The jury is led by Jane Campion, who is still the only woman who has ever won a Palme D’or. This may mean that Kawase and Rohrwacher have an edge, but I don’t know enough about either one to really go all in for the top prize for either based on the little information I know.

Why Cronenberg for the Palme? Easy, it’s his fifth film that has made the completion, and other than a Jury Prize for Crash, he’s got nothing. He’s one of the most acclaimed filmmakers of his generation, and a dark look at Hollywood will likely play better in Europe than America – and I think Campion may be sympathetic to it. They often give it to filmmakers the feel are overdue – like Loach for The Wind That Shakes the Barley. If the film is as non-mainstream as Cosmopolis though, all bets are off. A more crowd pleasing choice may well be The Search, by Hazanavicius, who knows how to work an audience, so I put that in the second slot. A 3 hour 16 minute Turkish film seems like it was tailor made for the more respect than loved slot of the Jury Prize - unless they ignore it altogether.

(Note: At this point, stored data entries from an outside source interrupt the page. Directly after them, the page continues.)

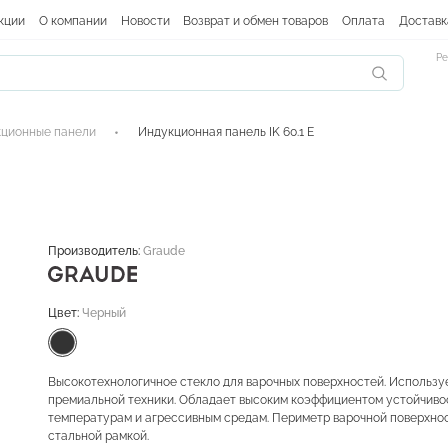
кции
О компании
Новости
Возврат и обмен товаров
Оплата
Доставк
Ре
ционные панели
Индукционная панель IK 60.1 E
Производитель:
Graude
Цвет:
Черный
Высокотехнологичное стекло для варочных поверхностей. Используе
премиальной техники. Обладает высоким коэффициентом устойчиво
температурам и агрессивным средам. Периметр варочной поверхно
стальной рамкой.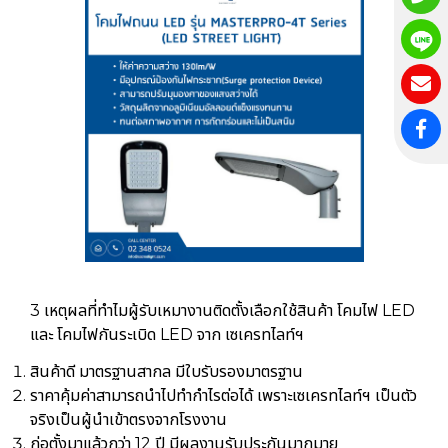
3 เหตุผลที่ทำไมผู้รับเหมางานติดตั้งเลือกใช้สินค้า โคมไฟ LED
และ โคมไฟกันระเบิด LED จาก เซเครทไลท์ฯ
สินค้าดี มาตรฐานสากล มีใบรับรองมาตรฐาน
ราคาคุ้มค่าสามารถนำไปทำกำไรต่อได้ เพราะเซเครทไลท์ฯ เป็นตัว
จริงเป็นผู้นำเข้าตรงจากโรงงาน
ก่อตั้งมาแล้วกว่า 12 ปี มีผลงานรับประกันมากมาย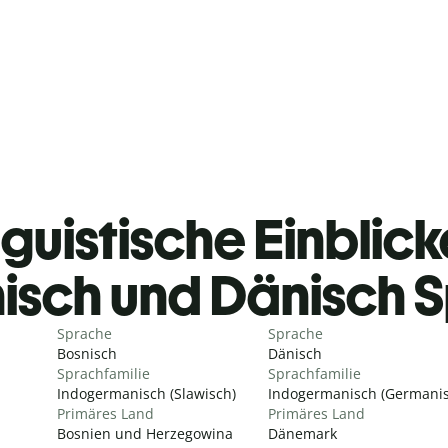
guistische Einblicke
isch und Dänisch 
Sprache
Sprache
Bosnisch
Dänisch
Sprachfamilie
Sprachfamilie
Indogermanisch (Slawisch)
Indogermanisch (Germanis
Primäres Land
Primäres Land
Bosnien und Herzegowina
Dänemark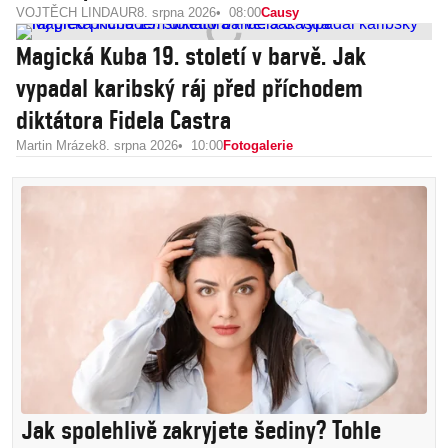
VOJTĚCH LINDAUR
8. srpna 2026
08:00
Causy
Magická Kuba 19. století v barvě. Jak
vypadal karibský ráj před příchodem
diktátora Fidela Castra
Martin Mrázek
8. srpna 2026
10:00
Fotogalerie
Jak spolehlivě zakryjete šediny? Tohle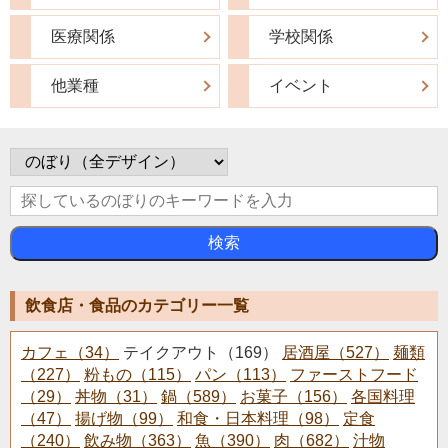
医療関係
学校関係
他業種
イベント
検索
飲食店・食品のカテゴリー一覧
カフェ（34）
テイクアウト（169）
居酒屋（527）
麺類
（227）
粉もの（115）
パン（113）
ファーストフード
（29）
丼物（31）
鍋（589）
お菓子（156）
各国料理
（47）
揚げ物（99）
和食・日本料理（98）
定食
（240）
飲み物（363）
魚（390）
肉（682）
汁物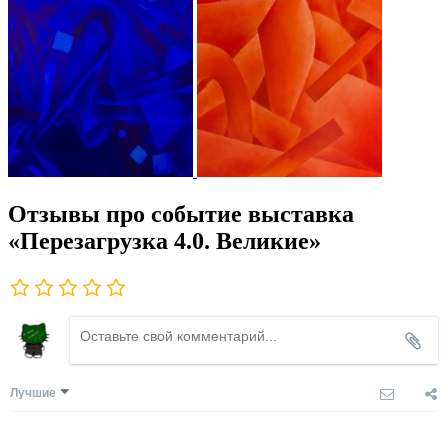
Отзывы про событие выставка
«Перезагрузка 4.0. Великие»
Лучшие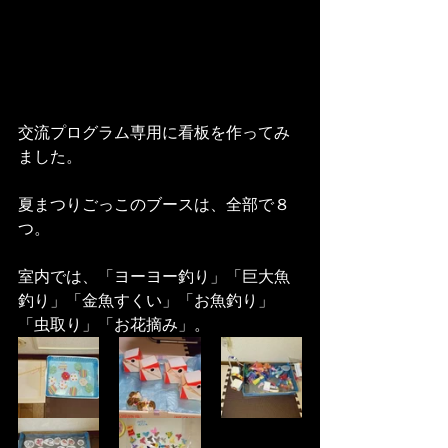
交流プログラム専用に看板を作ってみ
ました。
夏まつりごっこのブースは、全部で８
つ。
室内では、「ヨーヨー釣り」「巨大魚
釣り」「金魚すくい」「お魚釣り」
「虫取り」「お花摘み」。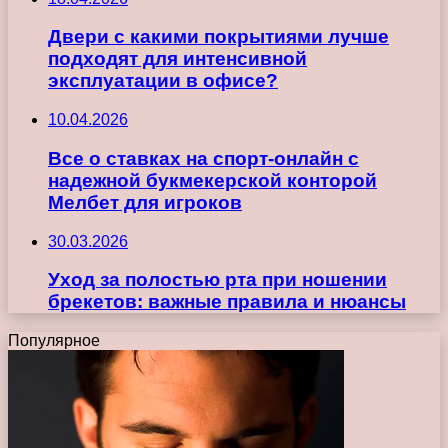
Двери с какими покрытиями лучше
подходят для интенсивной
эксплуатации в офисе?
10.04.2026
Все о ставках на спорт-онлайн с
надежной букмекерской конторой
Мелбет для игроков
30.03.2026
Уход за полостью рта при ношении
брекетов: важные правила и нюансы
Популярное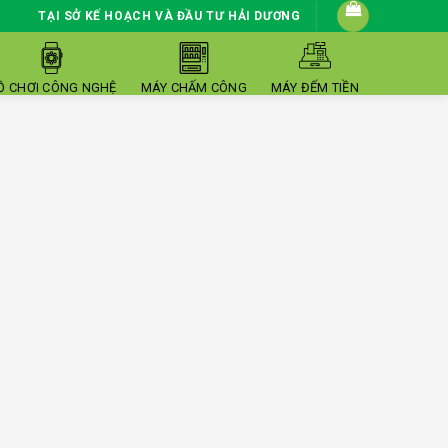
TẠI SỞ KẾ HOẠCH VÀ ĐẦU TƯ HẢI DƯƠNG
Ồ CHƠI CÔNG NGHỆ
MÁY CHẤM CÔNG
MÁY ĐẾM TIỀN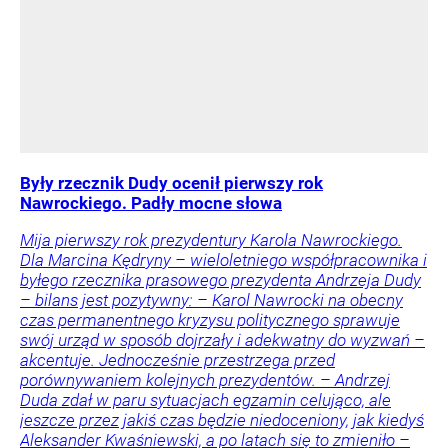
Były rzecznik Dudy ocenił pierwszy rok
Nawrockiego. Padły mocne słowa
Mija pierwszy rok prezydentury Karola Nawrockiego.
Dla Marcina Kędryny – wieloletniego współpracownika i
byłego rzecznika prasowego prezydenta Andrzeja Dudy
– bilans jest pozytywny: – Karol Nawrocki na obecny
czas permanentnego kryzysu politycznego sprawuje
swój urząd w sposób dojrzały i adekwatny do wyzwań –
akcentuje. Jednocześnie przestrzega przed
porównywaniem kolejnych prezydentów. – Andrzej
Duda zdał w paru sytuacjach egzamin celująco, ale
jeszcze przez jakiś czas będzie niedoceniony, jak kiedyś
Aleksander Kwaśniewski, a po latach się to zmieniło –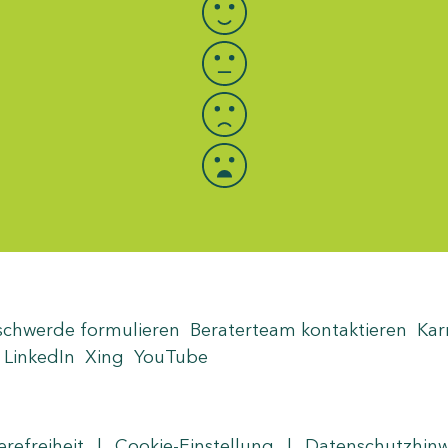
schwerde formulieren
Beraterteam kontaktieren
Kar
LinkedIn
Xing
YouTube
erefreiheit
|
Cookie-Einstellung
|
Datenschutzhin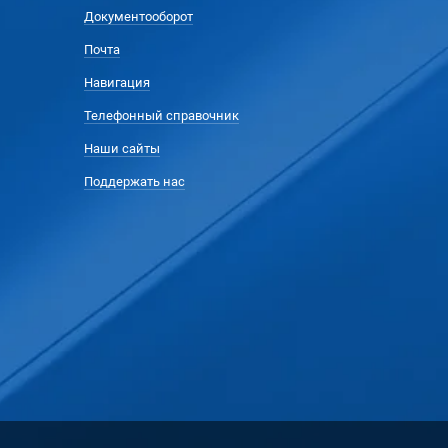
Документооборот
Почта
Навигация
Телефонный справочник
Наши сайты
Поддержать нас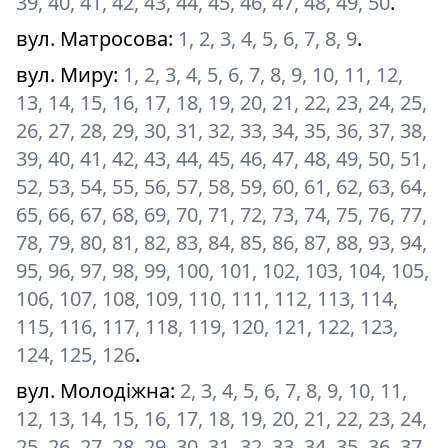
39, 40, 41, 42, 43, 44, 45, 46, 47, 48, 49, 50
.
вул. Матросова
:
1, 2, 3, 4, 5, 6, 7, 8, 9
.
вул. Миру
:
1, 2, 3, 4, 5, 6, 7, 8, 9, 10, 11, 12,
13, 14, 15, 16, 17, 18, 19, 20, 21, 22, 23, 24, 25,
26, 27, 28, 29, 30, 31, 32, 33, 34, 35, 36, 37, 38,
39, 40, 41, 42, 43, 44, 45, 46, 47, 48, 49, 50, 51,
52, 53, 54, 55, 56, 57, 58, 59, 60, 61, 62, 63, 64,
65, 66, 67, 68, 69, 70, 71, 72, 73, 74, 75, 76, 77,
78, 79, 80, 81, 82, 83, 84, 85, 86, 87, 88, 93, 94,
95, 96, 97, 98, 99, 100, 101, 102, 103, 104, 105,
106, 107, 108, 109, 110, 111, 112, 113, 114,
115, 116, 117, 118, 119, 120, 121, 122, 123,
124, 125, 126
.
вул. Молодіжна
:
2, 3, 4, 5, 6, 7, 8, 9, 10, 11,
12, 13, 14, 15, 16, 17, 18, 19, 20, 21, 22, 23, 24,
25, 26, 27, 28, 29, 30, 31, 32, 33, 34, 35, 36, 37,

Of the two female filmmakers, Kawase has more profile, so I’ll put her in the director slot – I do think Campion will want to give something to a fellow woman filmmaker. Steve Carrell looks great in the trailer for Foxcatcher, so I give him an edge over Timothy Spall in Mr. Turner or Tommy Lee Jones for The Homesman – especially since the later has already won this prize before. The studio just announced a mid-November release date, so they are hoping for Oscar love. I gave Cotillard the actress prize, basically because other French actresses in competition – Bejo in The Search, Binoche in Clouds of Sils Maria and Seydoux in Saint Laurent have already won Cannes prizes (Seydoux shared the Palme last year for Blue is the Warmest Color, Bejo won last year for The Past and Binoche won for Certified Copy in 2010). Besides, the Dardennes films always wins something here, so it's a safe guess. Clouds of Sils Maria seems like the type of film they’ll reward somewhere, and screenplay was all I had left.

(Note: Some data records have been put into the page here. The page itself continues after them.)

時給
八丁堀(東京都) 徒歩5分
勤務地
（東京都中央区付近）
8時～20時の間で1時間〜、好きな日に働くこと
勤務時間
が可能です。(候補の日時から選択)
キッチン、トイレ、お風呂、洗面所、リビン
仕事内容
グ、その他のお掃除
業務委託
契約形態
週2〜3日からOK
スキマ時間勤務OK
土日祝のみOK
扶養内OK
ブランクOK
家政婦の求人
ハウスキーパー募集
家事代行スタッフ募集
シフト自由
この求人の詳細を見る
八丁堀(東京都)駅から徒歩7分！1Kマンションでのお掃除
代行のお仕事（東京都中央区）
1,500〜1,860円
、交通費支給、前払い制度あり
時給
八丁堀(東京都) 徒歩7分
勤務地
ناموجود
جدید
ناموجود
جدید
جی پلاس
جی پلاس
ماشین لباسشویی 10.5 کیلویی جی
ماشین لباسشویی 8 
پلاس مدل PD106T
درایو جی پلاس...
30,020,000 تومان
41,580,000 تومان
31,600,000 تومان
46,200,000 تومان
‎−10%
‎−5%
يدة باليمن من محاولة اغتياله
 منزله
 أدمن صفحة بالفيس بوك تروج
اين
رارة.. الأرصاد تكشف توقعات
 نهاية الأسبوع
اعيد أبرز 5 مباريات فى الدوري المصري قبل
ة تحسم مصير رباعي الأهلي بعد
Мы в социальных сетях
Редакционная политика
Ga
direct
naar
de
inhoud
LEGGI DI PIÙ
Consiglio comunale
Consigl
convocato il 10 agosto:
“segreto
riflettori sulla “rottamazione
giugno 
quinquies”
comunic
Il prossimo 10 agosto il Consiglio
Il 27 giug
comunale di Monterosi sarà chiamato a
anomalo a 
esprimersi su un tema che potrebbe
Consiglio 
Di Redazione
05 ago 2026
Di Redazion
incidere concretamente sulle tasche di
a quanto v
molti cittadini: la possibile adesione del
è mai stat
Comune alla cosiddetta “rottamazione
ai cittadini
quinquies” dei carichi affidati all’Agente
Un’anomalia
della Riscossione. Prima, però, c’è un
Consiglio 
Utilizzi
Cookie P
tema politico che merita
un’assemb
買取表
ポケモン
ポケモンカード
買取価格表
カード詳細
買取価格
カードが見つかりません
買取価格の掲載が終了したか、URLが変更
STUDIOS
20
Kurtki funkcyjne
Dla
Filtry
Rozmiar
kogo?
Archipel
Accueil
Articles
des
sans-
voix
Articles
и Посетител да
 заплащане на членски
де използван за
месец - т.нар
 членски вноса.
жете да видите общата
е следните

As for Godard, his post-1960s output has been divisive, and it’s getting more and more incoherent (at least to me), but if it truly is his swansong, I doubt they’ll let him walk away empty handed – so they’ll invent a prize for him. I cannot imagine getting a whole jury to agree to give him the Palme if the film is anything like Film Socialism.

Of course, this is all a crapshoot – last year, I had no information on Blue is the Warmest Color – I even had the name wrong (The Life of Adele I called it in my preview piece - which is the direct translation of its French title) and it won it all. In short, any of these 19 films could win.